Records:
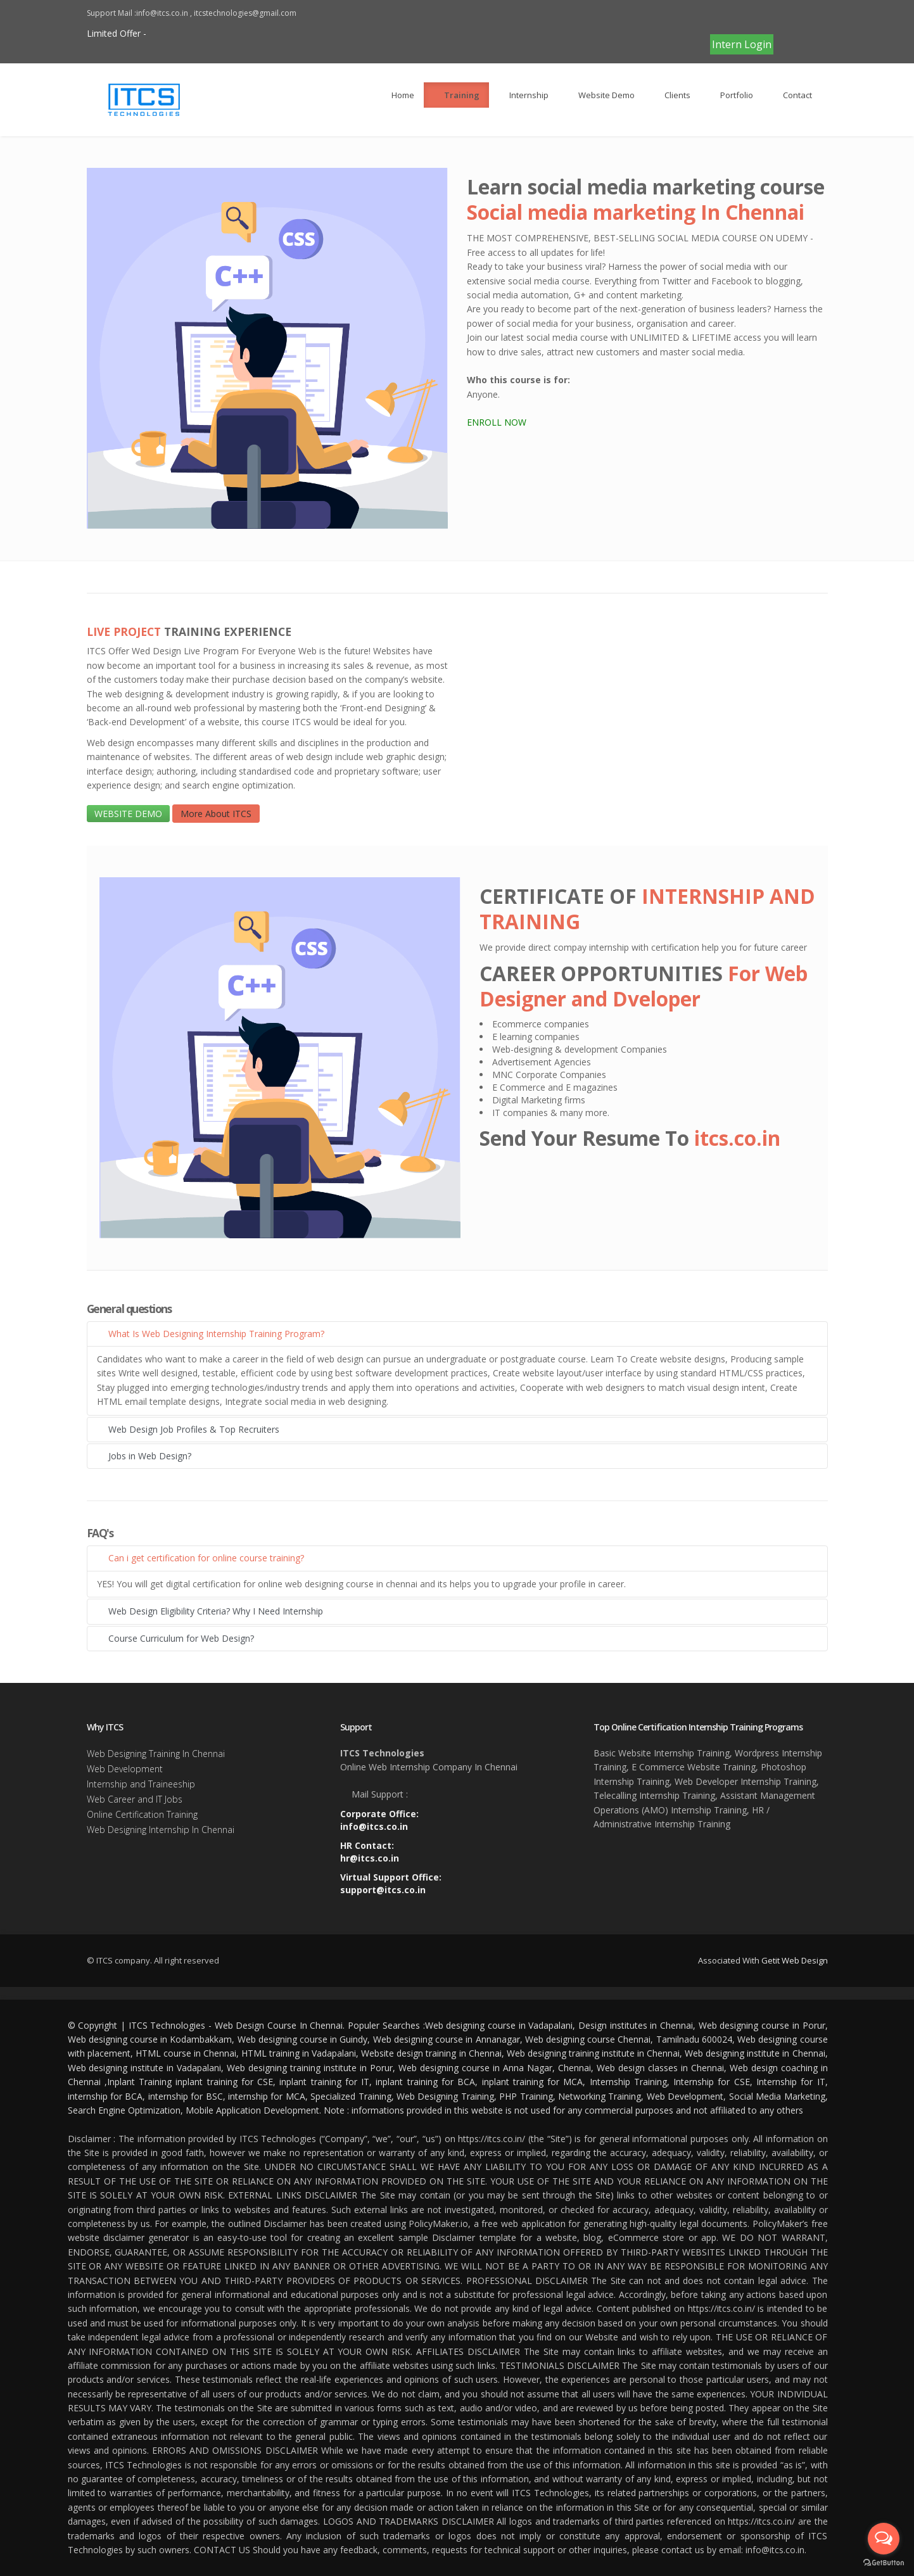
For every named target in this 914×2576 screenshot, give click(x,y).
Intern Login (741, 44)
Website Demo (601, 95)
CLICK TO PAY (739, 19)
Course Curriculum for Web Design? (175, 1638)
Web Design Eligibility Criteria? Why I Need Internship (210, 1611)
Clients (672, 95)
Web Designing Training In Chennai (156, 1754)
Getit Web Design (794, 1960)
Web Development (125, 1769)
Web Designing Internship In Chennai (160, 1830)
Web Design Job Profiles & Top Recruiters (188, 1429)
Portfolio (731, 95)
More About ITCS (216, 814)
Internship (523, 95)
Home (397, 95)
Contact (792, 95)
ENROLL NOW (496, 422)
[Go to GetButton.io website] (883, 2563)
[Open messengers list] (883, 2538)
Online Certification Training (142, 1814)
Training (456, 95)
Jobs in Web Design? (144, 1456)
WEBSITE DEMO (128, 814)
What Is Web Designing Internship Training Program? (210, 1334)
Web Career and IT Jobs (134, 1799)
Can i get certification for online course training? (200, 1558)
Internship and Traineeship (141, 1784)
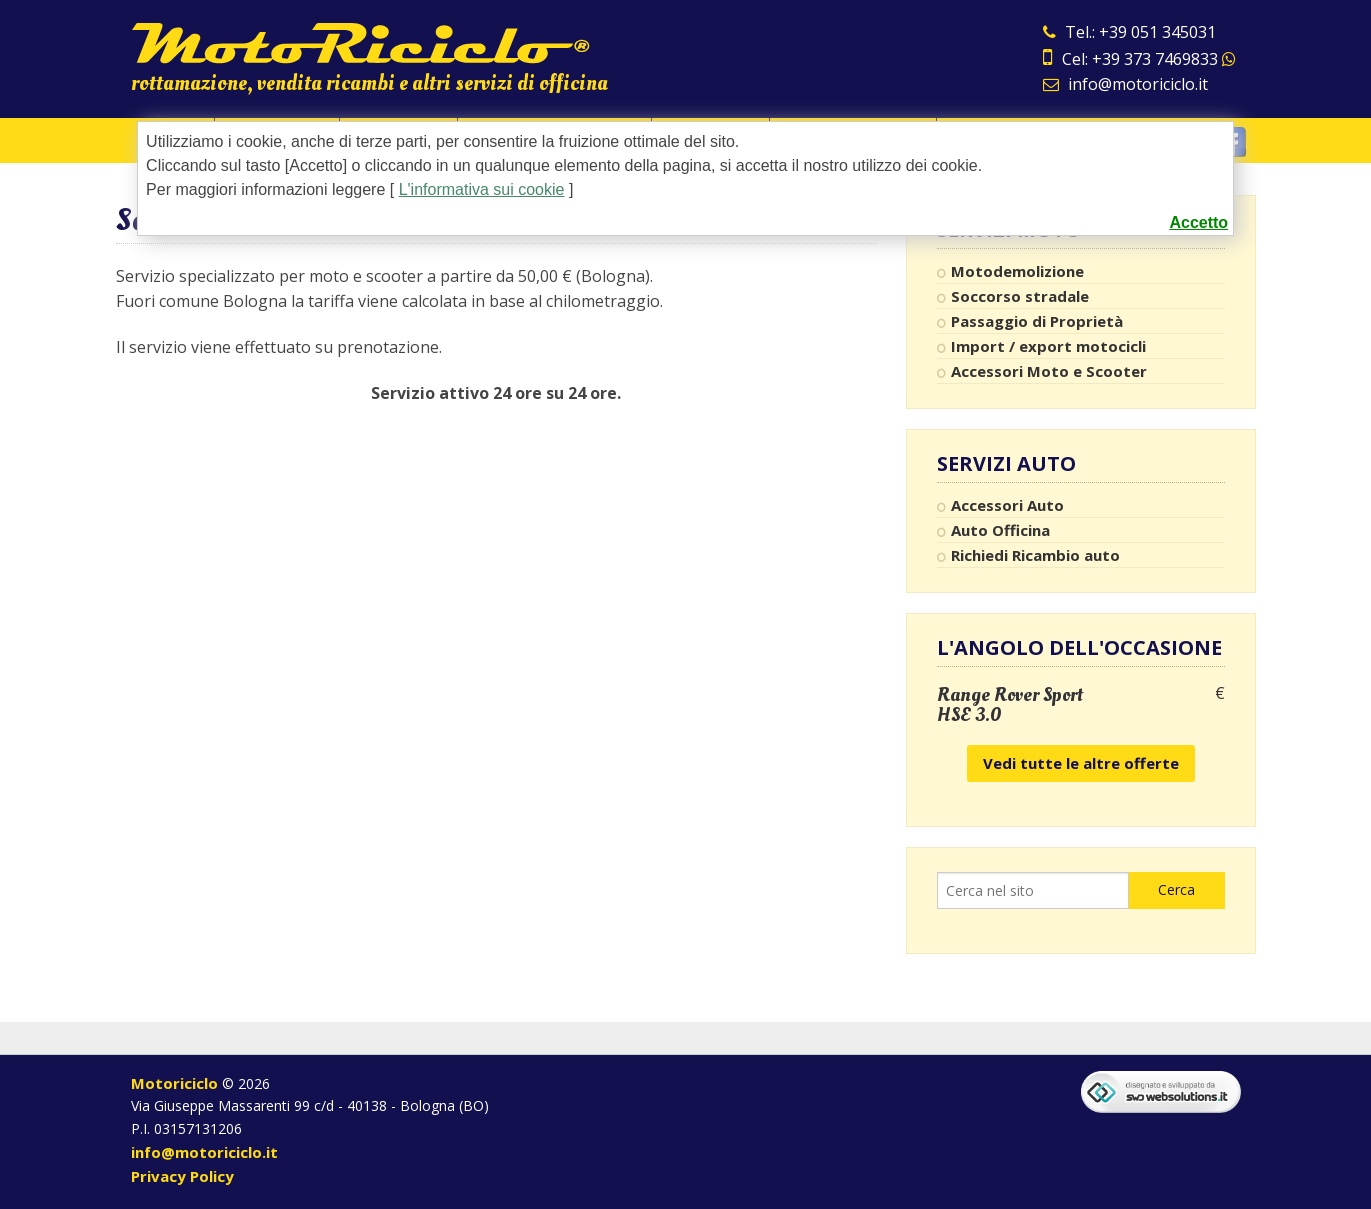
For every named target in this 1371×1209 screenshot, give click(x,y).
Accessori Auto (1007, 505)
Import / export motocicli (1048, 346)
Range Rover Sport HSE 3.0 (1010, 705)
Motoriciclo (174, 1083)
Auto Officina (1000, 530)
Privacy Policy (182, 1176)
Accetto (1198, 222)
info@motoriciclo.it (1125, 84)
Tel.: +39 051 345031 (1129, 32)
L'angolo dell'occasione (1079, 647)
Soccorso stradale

Problem description: Across the entries, state how many lines contain "Designing", giving the number only.

Solution: 3